Since `i` must be odd, there is some number `n` such that `i = 2n + 1`.

It is easy to see that the cards in the bottom half of the deck will become the even-numbered cards. They will each be located at the position exactly twice as high as they started. Card number `n`, the top card in the bottom half, becomes card number `2n = i-1`, the top card overall.

The cards in the top half will become the odd-numbered cards. Look at the bottom card in the top half, card number `(n+1)`. We know it will become the bottom card after the shuffle, card number `1`. Recall that `i = 2n + 1` and observe that:

2(n+1) mod (2n+1)= (2n+2) mod (2n+1)= [(2n+1) + 1] mod (2n+1)= [(2n+1) mod (2n+1) + [1 mod (2n+1)]= 0 + 1= 1

The rest of the cards in the top half will fall neatly in line after this card.

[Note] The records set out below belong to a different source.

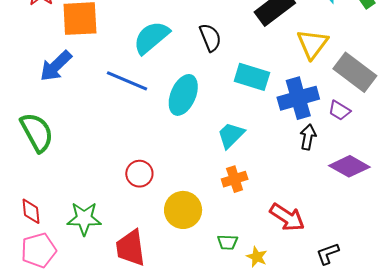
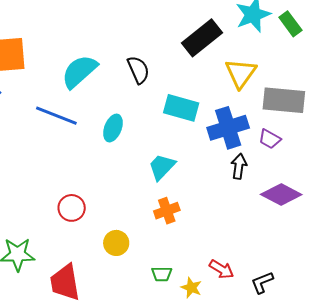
gray rectangle: (355, 72) -> (284, 100), turned -30
cyan ellipse: (183, 95) -> (113, 128), size x0.7
yellow circle: (183, 210) -> (116, 243), size x0.7
red arrow: (287, 217) -> (222, 269), moved, size x0.7

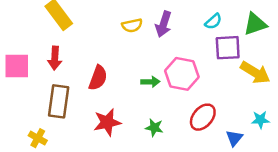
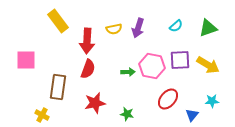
purple square: (228, 48) -> (180, 60), moved
red arrow: (55, 58) -> (87, 41), moved, size x1.4
green star: (154, 128) -> (127, 114), moved

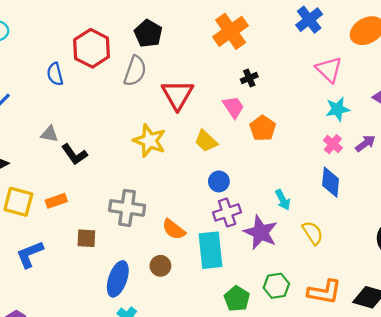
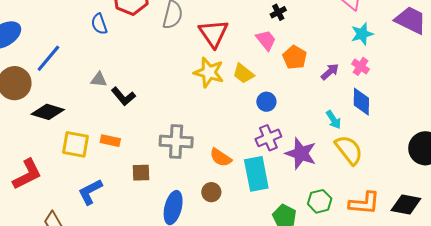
yellow star: (150, 141) -> (209, 72), moved
purple arrow: (365, 143) -> (330, 72), moved
blue circle: (219, 181) -> (266, 102), moved
cyan arrow: (283, 200) -> (334, 120), moved
orange rectangle: (56, 201) -> (110, 141), turned 36
yellow semicircle: (313, 233) -> (349, 150), size x1.4

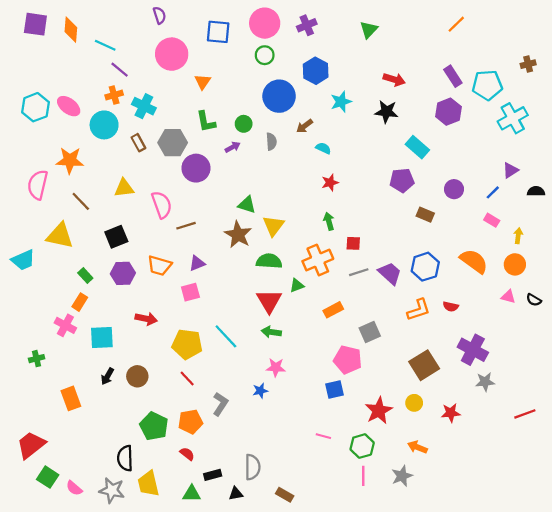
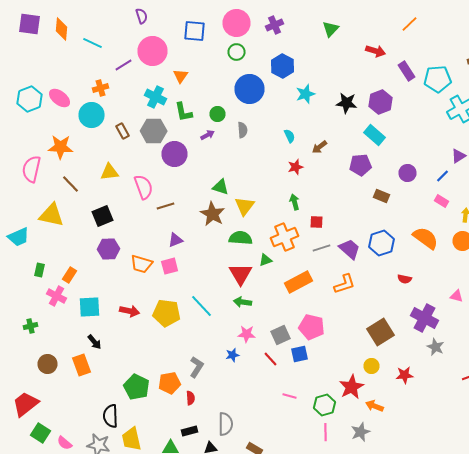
purple line: (120, 70) -> (124, 65), moved, turned -72
red arrow: (394, 80) -> (376, 51), moved
cyan cross: (144, 106) -> (156, 97), moved
purple hexagon: (448, 112) -> (380, 102), moved
brown arrow: (305, 126) -> (320, 147), moved
cyan semicircle: (323, 148) -> (290, 136), turned 40
orange trapezoid: (159, 266) -> (142, 264), moved
green rectangle: (85, 276) -> (40, 270), moved, turned 56
pink triangle: (508, 297) -> (456, 296), moved
orange rectangle: (333, 310) -> (298, 282), size x1.5
orange L-shape: (419, 310) -> (344, 284), moved
red arrow: (146, 319) -> (130, 311), moved
gray square: (370, 332) -> (280, 335), moved
black arrow: (107, 376) -> (94, 342), turned -70
brown circle: (137, 376) -> (48, 364), moved
red line: (187, 379) -> (270, 359), moved
gray star: (485, 382) -> (436, 347), turned 30
orange rectangle: (71, 398) -> (82, 365), moved
red star: (379, 411) -> (352, 387), moved
red semicircle: (187, 454) -> (190, 398), moved, turned 48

Claim 2: Our calculation, `[2k mod (2n+1)]`, will always generate a number between `1` and `2n`, inclusive.

The number will always be less than or equal to `2n` because we are taking the number modulus `(2n+1)`. It can never generate `0` since `2k` is even and `(2n+1)` is odd. The first `n` cards will generte the even numbers in order; the second `n` cards will generate the odd numbers in order.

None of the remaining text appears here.